The theory of surfaces interacts deeply with all parts of mathematics. The confluence of topology, geometry, group theory, complex analysis and dynamics in dimension two is a constant source of rich structure and influences many fields both directly and by analogy. Because surfaces are simple and flexible, they admit large parameter spaces of shapes. The study of these spaces is useful directly in topology and geometry in all dimensions. The PI will explore the geometry of the space of shapes of a surface, and the relationships between flows within this more abstract space and the ways in which three-dimensional structures are built out of families of two-dimensional structures. By way of analogy, ideas in two and three dimensions have also inspired powerful techniques in allied fields such as geometric group theory and dynamics. Part of the PI's work will explore some of these connections. Graduate students funded by the grant will, in addition to their research work, be trained in mathematics education and outreach, preparing them for contributions to society through higher education and other leadership roles. Additional activities of the PI and his students and collaborators will include public educational activities for local school children and their families, bringing cutting-edge mathematical knowledge to the greater New Haven community.

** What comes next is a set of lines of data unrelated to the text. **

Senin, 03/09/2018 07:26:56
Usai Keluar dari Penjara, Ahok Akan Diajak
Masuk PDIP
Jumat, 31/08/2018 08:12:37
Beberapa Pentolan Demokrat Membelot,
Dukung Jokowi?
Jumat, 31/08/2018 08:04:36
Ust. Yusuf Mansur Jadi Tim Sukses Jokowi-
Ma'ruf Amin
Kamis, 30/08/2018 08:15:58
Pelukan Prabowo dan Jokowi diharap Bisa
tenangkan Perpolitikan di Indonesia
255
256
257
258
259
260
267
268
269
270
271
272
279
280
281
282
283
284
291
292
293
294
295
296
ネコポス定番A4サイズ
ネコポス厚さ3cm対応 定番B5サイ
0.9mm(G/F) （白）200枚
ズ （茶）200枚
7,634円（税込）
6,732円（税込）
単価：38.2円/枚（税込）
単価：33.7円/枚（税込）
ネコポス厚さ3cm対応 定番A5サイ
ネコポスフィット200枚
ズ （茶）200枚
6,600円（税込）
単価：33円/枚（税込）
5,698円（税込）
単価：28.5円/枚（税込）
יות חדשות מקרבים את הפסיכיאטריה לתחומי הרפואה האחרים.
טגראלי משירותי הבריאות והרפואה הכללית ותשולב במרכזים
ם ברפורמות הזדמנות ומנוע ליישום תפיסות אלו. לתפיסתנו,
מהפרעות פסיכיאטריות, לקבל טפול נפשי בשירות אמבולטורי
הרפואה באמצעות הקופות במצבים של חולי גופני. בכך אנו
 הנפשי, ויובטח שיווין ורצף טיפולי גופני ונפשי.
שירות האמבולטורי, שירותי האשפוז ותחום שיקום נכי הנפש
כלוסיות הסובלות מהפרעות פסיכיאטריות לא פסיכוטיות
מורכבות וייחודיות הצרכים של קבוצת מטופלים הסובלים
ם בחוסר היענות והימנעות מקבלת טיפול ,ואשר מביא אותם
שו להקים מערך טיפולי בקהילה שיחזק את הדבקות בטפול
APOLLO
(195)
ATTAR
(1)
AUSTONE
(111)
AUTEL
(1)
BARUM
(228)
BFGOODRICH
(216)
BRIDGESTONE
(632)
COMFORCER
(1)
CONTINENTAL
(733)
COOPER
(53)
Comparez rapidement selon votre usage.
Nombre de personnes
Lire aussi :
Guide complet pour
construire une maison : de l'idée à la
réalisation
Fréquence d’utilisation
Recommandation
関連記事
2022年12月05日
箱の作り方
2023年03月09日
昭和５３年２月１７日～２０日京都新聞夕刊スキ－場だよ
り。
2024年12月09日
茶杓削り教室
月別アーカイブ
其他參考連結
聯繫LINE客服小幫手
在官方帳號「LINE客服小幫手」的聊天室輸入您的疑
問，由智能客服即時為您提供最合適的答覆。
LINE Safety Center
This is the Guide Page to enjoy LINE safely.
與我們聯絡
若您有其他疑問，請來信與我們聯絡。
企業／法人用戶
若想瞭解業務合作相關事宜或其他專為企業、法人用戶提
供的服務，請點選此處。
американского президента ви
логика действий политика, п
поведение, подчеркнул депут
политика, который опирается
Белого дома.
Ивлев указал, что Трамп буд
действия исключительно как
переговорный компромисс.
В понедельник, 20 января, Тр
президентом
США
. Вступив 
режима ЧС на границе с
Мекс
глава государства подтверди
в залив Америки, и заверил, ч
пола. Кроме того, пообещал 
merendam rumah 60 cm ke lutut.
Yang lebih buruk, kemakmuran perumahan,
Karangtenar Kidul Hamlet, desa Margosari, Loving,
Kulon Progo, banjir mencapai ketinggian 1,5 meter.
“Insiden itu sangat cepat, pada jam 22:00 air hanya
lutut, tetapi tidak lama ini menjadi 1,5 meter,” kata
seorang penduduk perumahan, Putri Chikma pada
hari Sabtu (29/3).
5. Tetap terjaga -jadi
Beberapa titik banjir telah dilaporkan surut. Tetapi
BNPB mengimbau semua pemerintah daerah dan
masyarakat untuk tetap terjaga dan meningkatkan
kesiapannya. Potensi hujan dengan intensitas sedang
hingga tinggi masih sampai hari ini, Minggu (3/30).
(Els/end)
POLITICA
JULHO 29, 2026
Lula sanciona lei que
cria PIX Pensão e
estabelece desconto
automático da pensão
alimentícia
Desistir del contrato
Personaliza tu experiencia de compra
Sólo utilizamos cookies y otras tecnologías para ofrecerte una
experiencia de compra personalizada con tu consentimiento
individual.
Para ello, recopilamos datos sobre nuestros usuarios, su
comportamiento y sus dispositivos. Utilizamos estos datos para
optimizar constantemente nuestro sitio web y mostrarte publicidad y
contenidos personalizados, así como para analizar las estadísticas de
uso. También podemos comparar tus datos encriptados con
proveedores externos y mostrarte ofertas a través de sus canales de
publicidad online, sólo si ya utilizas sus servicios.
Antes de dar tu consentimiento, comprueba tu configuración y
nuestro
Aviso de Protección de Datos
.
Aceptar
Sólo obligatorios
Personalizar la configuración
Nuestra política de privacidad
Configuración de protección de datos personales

The PI plans to study a number of aspects of the Weil-Petersson geometry of the Teichmuller space of a surface, and its connections to the theory of 3-manifolds and more broadly to group actions in other settings. Recent work of the PI and coauthors has shed some new light on the study of the geodesic flow of the Weil-Petersson metric on Teichmuller space, and its connection to the structure of fibered 3-manifolds. With these results in mind, the PI plans a more detailed study of the coarse structure of the Teichmuller space as made visible by the cubical and metric structure of its asymptotic cone. This point of view suggests interesting questions about minimal surfaces in the Teichmuller space, and avenues toward resolving the visibility problem for the WP geodesic flow. New connections of Weil-Petersson geometry to the structure of fibered 3-manifolds and Thurston's norm on homology hint at deeper structure which the PI plans to investigate. In the theory of 3-manifolds, the deep interaction between decompositions along surfaces, structure of curve complexes and mapping class groups, and hyperbolic geometry continues to provide challenging questions. The PI will work on developing a more complete theory for canonical decompositions of 3-manifolds, focusing on the interactions of Heegaard splittings, fibrations and subsurface projections. He will study the problem of finding uniform models for hyperbolic manifolds and obtaining a priori bounds on skinning maps. The setting of Heegaard splittings and handlebodies connects to a new approach on character varieties of free groups, via a technique of graph folding in hyperbolic space. Additional projects (some with students) include the study of hierarchically hyperbolic spaces, mapping class groups of infinite-type surfaces, and relations between hyperbolic earthquakes and the Teichmuller horocyclic flow.
This award reflects NSF's statutory mission and has been deemed worthy of support through evaluation using the Foundation's intellectual merit and broader impacts review criteria.